3) The attacker being able to execute his attack in a timely manner.
Most of these problems go away once the network is as big as Bitcoin, but when we are young it is much harder to "secure" the market peg. I have just finished implementing everything I think is necessary to launch BitAssets and having the system be secure:
1) There is a minimum market depth required before any shorts or covers are executed (1% XTS)
2) There is a maximum short price that is 50% higher than the current median price feed.. maximum_bid = median_price * 3 / 2
3) Only active delegates may publish a price feed and they must update it every 24 hours.
4) At least 25% of the delegates must be producing a feed
What these limits mean is that once trading begins the only time there can be a margin call is when delegates raise the median price feed. It also means the delegates are circuit breakers in the system. They can limit the price movements during rapid change giving players time to adjust their positions.
Someone speculating in this market now knows that the value of BTSX in terms of BitUSD cannot fall by more than 33% without the delegates updating the price feed.
So what does this give us?
1) A system where the there are up to 101 price feeds for USD / BTSX price, with at least 25
2) By using the median feeds that are way out of line are ignored.
3) Delegates don't set the price and thus the feed does not need to be very accurate and can get by with just one update per day.

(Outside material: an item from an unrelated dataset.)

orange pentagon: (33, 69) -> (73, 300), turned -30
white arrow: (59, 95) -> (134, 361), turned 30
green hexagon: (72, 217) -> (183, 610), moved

4) The price feed is just used as a guardrail that makes attacks "impossible" while not actually being used to execute orders
5) Users only need to trust that delegates can produce a feed that is "close enough" and don't have to trust any individual delegate.
6) Even if the delegates posted BOGUS feeds all they could do is stop new shorts from being executed.
a) delegates have this power anyway by controlling what transactions get included.
b) if the attacker controls over 50% of the price feeds they must control at least 12% of the delegates and that is already bad.
c) everyone knows who the attacker is based upon their price feeds.
In the long-run, we can remove the need for the price feeds once the depth of the market is measured in billions of dollars... or perhaps loosen the price range a bit. With this in place I believe we can launch a test network for BitUSD tomorrow. All trading will occur just like it does with user issued assets with the addition that shorts can add bids (selling USD for BTSX) and margin positions can result in asks.